The agents were frustrated with the lack of information. "We need to find the people who contracted her to carry the drugs," they told me. Their interviews with the patient were met with silence. She looked afraid; she provided all the demographic data for the registrar but refused to give any contact information. Maybe she didn't want to give any information for fear of repercussions.

 

Taking a turn for the worse

Suddenly she grimaced in pain as she pressed on her stomach with her free hand. Alarmed, I yelled for the physician stat. The patient's BP was rising and her heart rate was racing. I was afraid that the cocaine packets had burst inside her.

 

"How many packets did you swallow? Tell us, please!" The patient hesitated, but as she squirmed in pain again, she mumbled, "Ten."

 

The next few minutes were frantic as we prepared to send her to the OR for exploratory surgery. We were racing against time.

 

As she was wheeled out of the room, she turned to me and said, "I did it for my family."

 

No room for preconceptions

"Grandma" didn't survive the surgery. As we later learned, she died because she needed money to pay for her daughter's cancer treatment back home.

 

Although we'd expected it, the news of her death affected the ED nurses who knew about her story.
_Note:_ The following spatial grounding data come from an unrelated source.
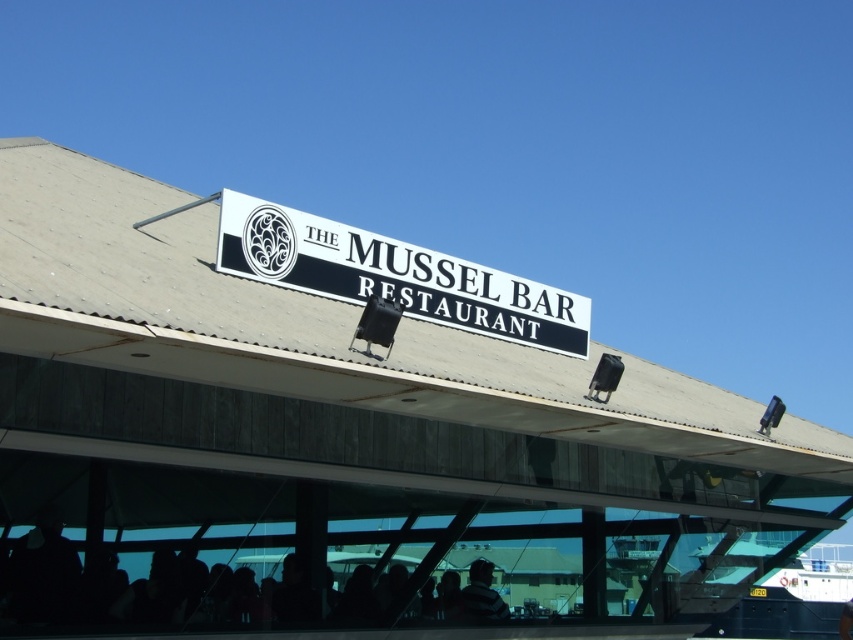 Question: Which of the following is the farthest from the observer?

Choices:
 (A) dark gray sweater at lower center
 (B) silhouette skin at lower center
 (C) white plastic sign at center

Answer: (A)

Question: Can you confirm if white plastic sign at center is positioned to the left of dark gray sweater at lower center?

Choices:
 (A) yes
 (B) no

Answer: (A)

Question: Can you confirm if silhouette skin at lower center is positioned to the left of dark gray sweater at lower center?

Choices:
 (A) no
 (B) yes

Answer: (B)

Question: Which of the following is the farthest from the observer?

Choices:
 (A) (79, 490)
 (B) (479, 564)

Answer: (B)

Question: Is silhouette skin at lower center wider than white plastic sign at center?

Choices:
 (A) no
 (B) yes

Answer: (B)

Question: Which is nearer to the white plastic sign at center?

Choices:
 (A) silhouette skin at lower center
 (B) dark gray sweater at lower center

Answer: (A) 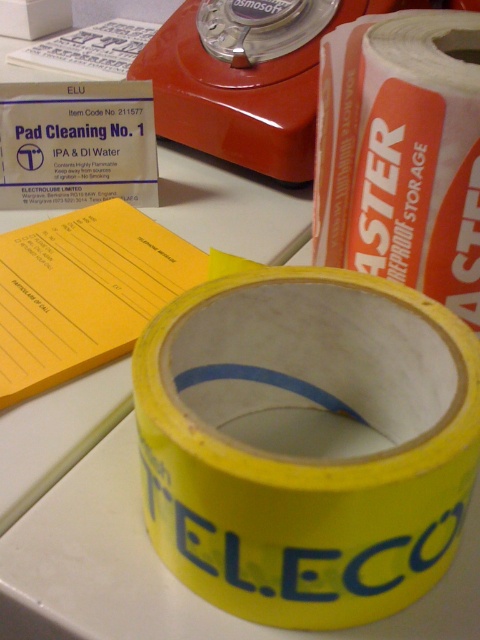 Question: Does yellow matte adhesive tape at center appear under matte plastic stapler at upper center?

Choices:
 (A) yes
 (B) no

Answer: (A)

Question: Which object appears closest to the camera in this image?

Choices:
 (A) matte plastic stapler at upper center
 (B) yellow matte adhesive tape at center

Answer: (B)

Question: Does yellow matte adhesive tape at center appear under matte plastic stapler at upper center?

Choices:
 (A) yes
 (B) no

Answer: (A)

Question: Is yellow matte adhesive tape at center to the left of matte plastic stapler at upper center from the viewer's perspective?

Choices:
 (A) no
 (B) yes

Answer: (A) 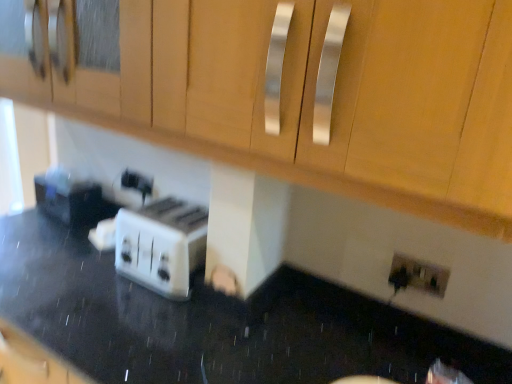 You are a GUI agent. You are given a task and a screenshot of the screen. Output one action in this format:
    pyautogui.click(x=<x>, y=<y>)
    Task: Click on the vacant region above white glossy toaster at lower left (from a real-world perspective)
    This screenshot has width=512, height=384.
    Given the screenshot: What is the action you would take?
    [200, 326] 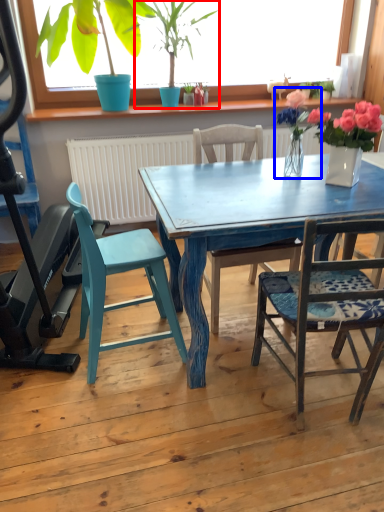 Question: Which point is further to the camera, houseplant (highlighted by a red box) or floral arrangement (highlighted by a blue box)?

Choices:
 (A) houseplant
 (B) floral arrangement

Answer: (A)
Our stereotypical image of a drug mule shattered, we were also touched by her sacrifice for her daughter.

 

To what extent would you go to help a loved one? we asked ourselves. How tragic that our patient felt trapped by her circumstances and fell prey to the drug lords who took advantage of her need.

 

I learned an important lesson that day: No patient is stereotypical; as unique as we all are, we respond differently to the chaos in our lives. There's no place for preconceptions in nursing. We should be able to rise above our personal feelings and take care of each patient the best we know how, without passing judgment.